Our results have implications for development of consultation guidelines and policies, education, and possible incorporation into service level agreements between requestors and consultants.5,6
Physicians in training have been involved in the consultation process for decades,9,16
and the most recent Accreditation Council for Graduate Medical Education (ACGME) education requirements state that internal medicine residents must have a structured clinical experience to act, under supervision, as consultants to physicians in other specialties.17
Until recently research on how to educate physicians on how to most effectively request or respond to consultations has been meager.8,16
EMRs provide powerful opportunities to improve the consultation process. Templates should be developed for both requesters and consultants to encourage adoption of the specific characteristics this and previous studies have found are desired or associated with improved adherence to recommendations or better patient outcomes. A provider who requests a consultation may not be on duty when the consultation is completed. EMRs should enable a requester to designate one or more surrogates who would be alerted if a consultation is completed when the requester is off duty. EMRs should have a separate template and note title for consultation sign-off notes so that others are able to easily locate and understand the recommended plan. By standardizing consultations, EMR templates could facilitate research that would determine which of the popular elements of consultation requests or responses are associated with improved outcomes.
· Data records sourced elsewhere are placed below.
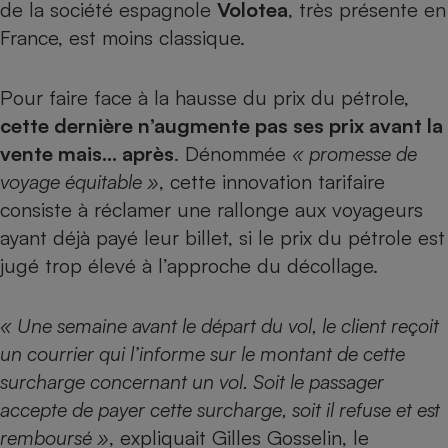
de la société espagnole
Volotea
, très présente en
France, est moins classique.
Pour faire face à la hausse du prix du pétrole,
cette dernière n’augmente pas ses prix avant la
vente mais… après
. Dénommée
« promesse de
voyage équitable »
, cette innovation tarifaire
consiste à réclamer une rallonge aux voyageurs
ayant déjà payé leur billet, si le prix du pétrole est
jugé trop élevé à l’approche du décollage.
« Une semaine avant le départ du vol, le client reçoit
un courrier qui l’informe sur le montant de cette
surcharge concernant un vol. Soit le passager
accepte de payer cette surcharge, soit il refuse et est
remboursé »
, expliquait Gilles Gosselin, le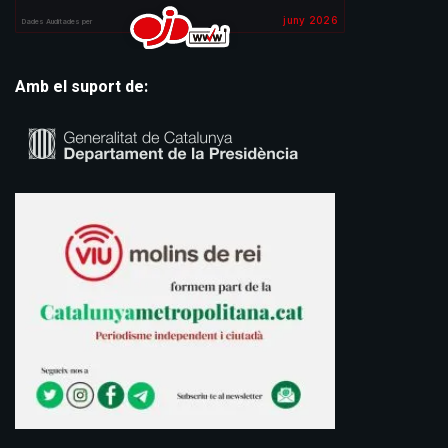
Amb el suport de: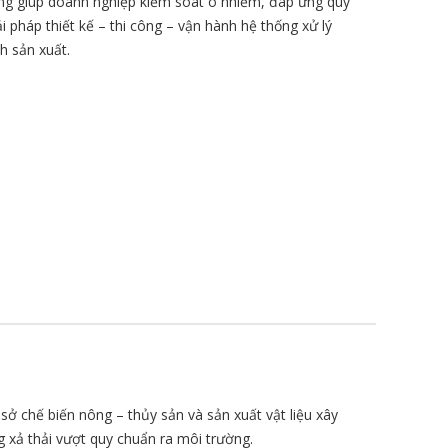
răng giúp doanh nghiệp kiểm soát ô nhiễm, đáp ứng quy
i pháp thiết kế – thi công – vận hành hệ thống xử lý
h sản xuất.
sở chế biến nông – thủy sản và sản xuất vật liệu xây
 xả thải vượt quy chuẩn ra môi trường.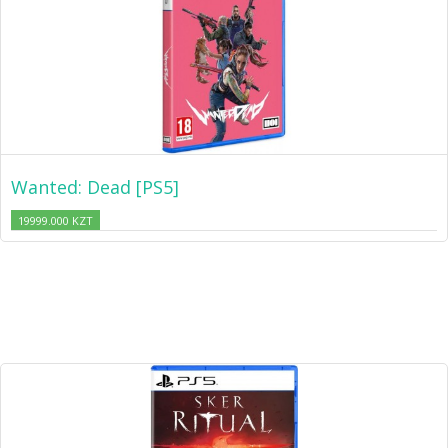
Wanted: Dead [PS5]
19999.000 KZT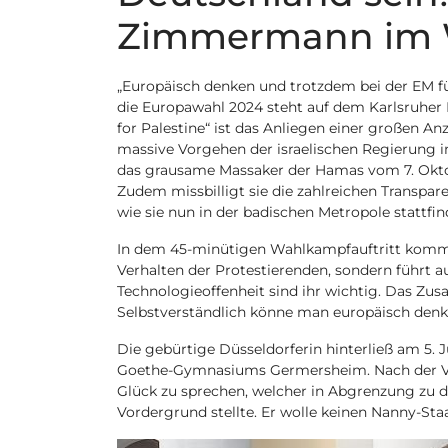
Zimmermann im 
„Europäisch denken und trotzdem bei der EM fü
die Europawahl 2024 steht auf dem Karlsruher
for Palestine“ ist das Anliegen einer großen A
massive Vorgehen der israelischen Regierung 
das grausame Massaker der Hamas vom 7. Oktobe
Zudem missbilligt sie die zahlreichen Transpar
wie sie nun in der badischen Metropole stattfi
In dem 45-minütigen Wahlkampfauftritt kommen
Verhalten der Protestierenden, sondern führt a
Technologieoffenheit sind ihr wichtig. Das Zus
Selbstverständlich könne man europäisch denk
Die gebürtige Düsseldorferin hinterließ am 5.
Goethe-Gymnasiums Germersheim. Nach der Ve
Glück zu sprechen, welcher in Abgrenzung zu de
Vordergrund stellte. Er wolle keinen Nanny-Sta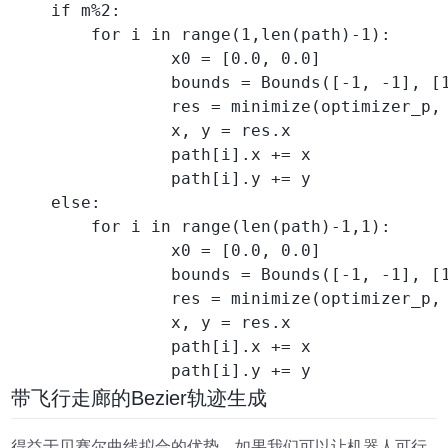
    if m%2:

        for i in range(1,len(path)-1):

                x0 = [0.0, 0.0]

                bounds = Bounds([-1, -1], [1
                res = minimize(optimizer_p, 
                x, y = res.x

                path[i].x += x

                path[i].y += y

    else:

        for i in range(len(path)-1,1):

                x0 = [0.0, 0.0]

                bounds = Bounds([-1, -1], [1
                res = minimize(optimizer_p, 
                x, y = res.x

                path[i].x += x

                path[i].y += y
带飞行走廊的Bezier轨迹生成
得益于贝赛尔曲线拟合的优势，如果我们可以让机器人可行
Other changes in delivery of care and practice patterns will also influence how consultations should be done. These changes include demands for surgeons to spend more of their time in operations, increased prevalence of co-management involving requesters and consultants, and an increasing percentage of consultations performed by medical subspecialists as opposed to general internists.5
Consultation tools within EMR systems should be designed to reflect these changes. Several previous studies have shown that a portion of consultant recommendations are not followed.3,4,18
While there may be valid reasons for some of this lack of conformance with consultant recommendations, non-conformance often reflects failures of communication or follow-through or lack of familiarity with how to carry out recommendations.3–5,18
A recent study showed that an EMR tool that allowed referring providers to review and implement electronic recommendations from consultants improved the percentage of recommendations that were implemented.19
This and previous studies have documented elements considered important for effective consultations. The recent studies show how consultations can be most effective with current practice patterns and technology. The evidence should guide efforts to improve the consultation process through policy, service level agreements, and EMR design.